§ **Work required**
For every entry that follows, return the words exactly and omit any picture.

═══ Input data ═══

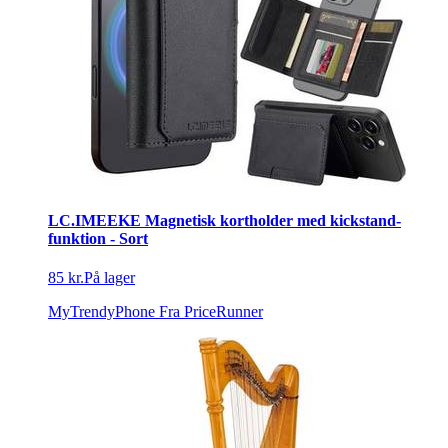
LC.IMEEKE Magnetisk kortholder med kickstand-
funktion - Sort
85 kr.
På lager
MyTrendyPhone
Fra PriceRunner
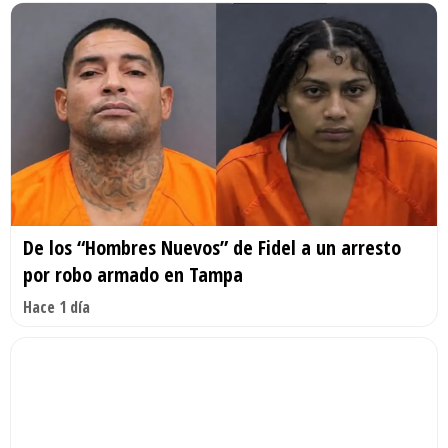
De los “Hombres Nuevos” de Fidel a un arresto
por robo armado en Tampa
Hace 1 día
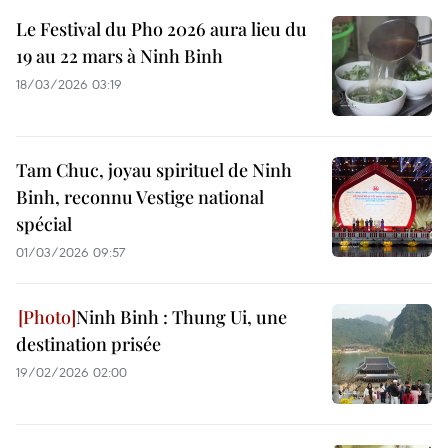
Le Festival du Pho 2026 aura lieu du
19 au 22 mars à Ninh Binh
18/03/2026 03:19
Tam Chuc, joyau spirituel de Ninh
Binh, reconnu Vestige national
spécial
01/03/2026 09:57
Ninh Binh : Thung Ui, une
destination prisée
19/02/2026 02:00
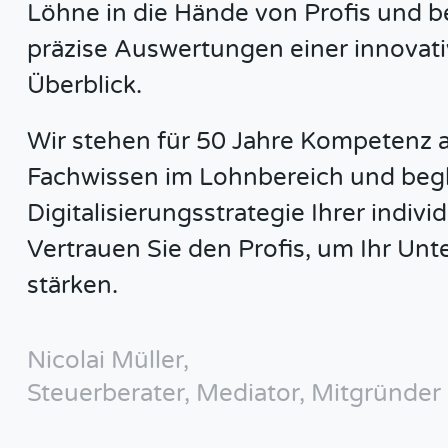
Löhne in die Hände von Profis und 
präzise Auswertungen einer innovati
Überblick.
Wir stehen für 50 Jahre Kompetenz a
Fachwissen im Lohnbereich und begle
Digitalisierungsstrategie Ihrer indiv
Vertrauen Sie den Profis, um Ihr Un
stärken.
Nicolai Müller,
Steuerberater, Mediator, Mitgründer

═══

§ **Solution below**
LC.IMEEKE Magnetisk kortholder med kickstand-
funktion - Sort
85 kr.
På lager
MyTrendyPhone
Fra PriceRunner
De los “Hombres Nuevos” de Fidel a un arresto
por robo armado en Tampa
Hace 1 día
Le Festival du Pho 2026 aura lieu du
19 au 22 mars à Ninh Binh
18/03/2026 03:19
Tam Chuc, joyau spirituel de Ninh
Binh, reconnu Vestige national
spécial
01/03/2026 09:57
Ninh Binh : Thung Ui, une
destination prisée
19/02/2026 02:00
Löhne in die Hände von Profis und 
präzise Auswertungen einer innovati
Überblick.
Wir stehen für 50 Jahre Kompetenz a
Fachwissen im Lohnbereich und begle
Digitalisierungsstrategie Ihrer indiv
Vertrauen Sie den Profis, um Ihr Un
stärken.
Nicolai Müller,
Steuerberater, Mediator, Mitgründer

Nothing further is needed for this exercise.